Your assignment: Reproduce, with no alteration, the span of lines that begins at the line containing "প্রতিটি ইনস্টলেশনে বিনামূল্যে" and ends at the last line of the records, both ends included, and nothing else.

Extracted information:

● ● ● ● ● ● ●

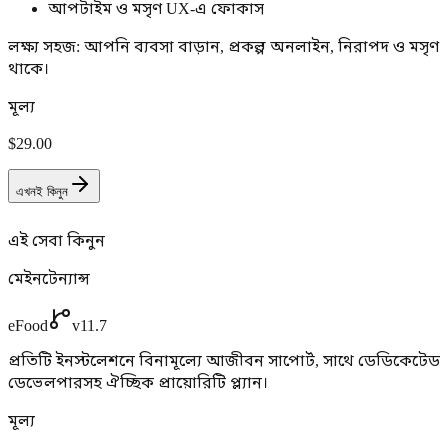
আপটাইম ও মসৃণ UX-এ ফোকাস
লক্ষ্য সহজ: আপনি ব্যবসা বাড়ান, প্রকল্প অনলাইন, নিরাপদ ও মসৃণ
থাকে।
মূল্য
$29.00
এখনই কিনুন
এই সেবা কিনুন
মেইনটেন্যান্স
eFood
v11.7
প্রতিটি ইনস্টলেশনে বিনামূল্যে আজীবন সাপোর্ট, সাথে ডেডিকেটেড
ডেভেলপারসহ ঐচ্ছিক প্রায়োরিটি প্ল্যান।
মূল্য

● ● ● ● ● ● ●

Answer box:
প্রতিটি ইনস্টলেশনে বিনামূল্যে আজীবন সাপোর্ট, সাথে ডেডিকেটেড
ডেভেলপারসহ ঐচ্ছিক প্রায়োরিটি প্ল্যান।
মূল্য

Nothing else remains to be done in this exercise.